(Data records)
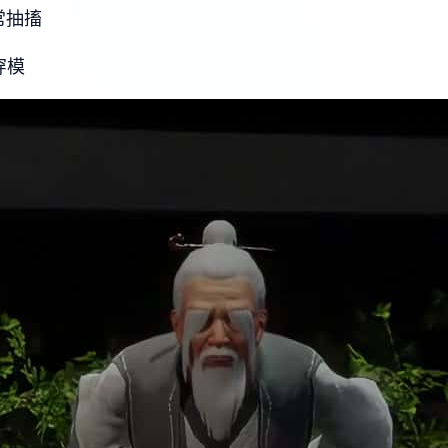
常抽搐
穿模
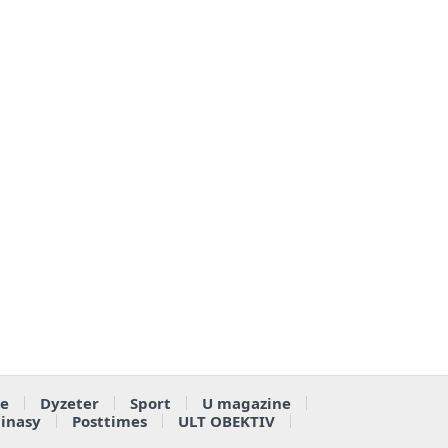
e
Dyzeter
Sport
U magazine
ainasy
Posttimes
ULT OBEKTIV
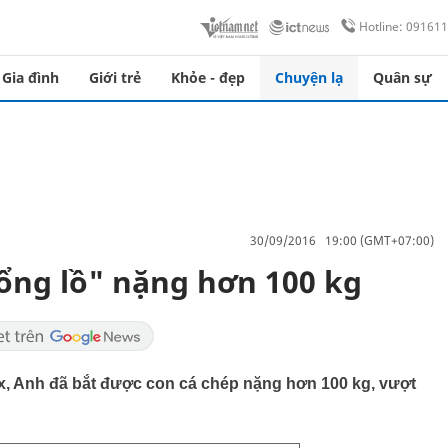
Hotline: 09161
Gia đình
Giới trẻ
Khỏe - đẹp
Chuyện lạ
Quân sự
30/09/2016 19:00 (GMT+07:00)
ổng lồ" nặng hơn 100 kg
x, Anh đã bắt được con cá chép nặng hơn 100 kg, vượt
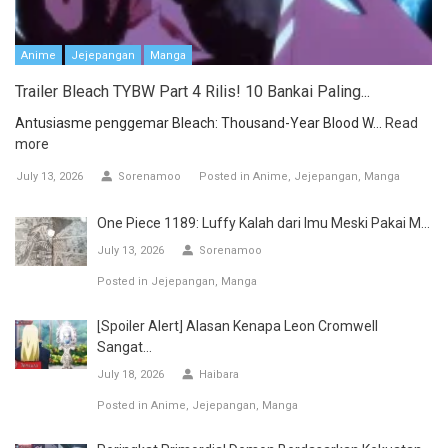
Anime
Jejepangan
Manga
Trailer Bleach TYBW Part 4 Rilis! 10 Bankai Paling...
Antusiasme penggemar Bleach: Thousand-Year Blood W...
Read
more
July 13, 2026
Sorenamoo
Posted in
Anime
Jejepangan
Manga
One Piece 1189: Luffy Kalah dari Imu Meski Pakai M...
July 13, 2026
Sorenamoo
Posted in
Jejepangan
Manga
[Spoiler Alert] Alasan Kenapa Leon Cromwell
Sangat...
July 18, 2026
Haibara
Posted in
Anime
Jejepangan
Manga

▶ WORK INSTRUCTIONS: Tally the lines of the entries that carry the word "nặng" and say only that number.

▶ EXPECTED ANSWER: 2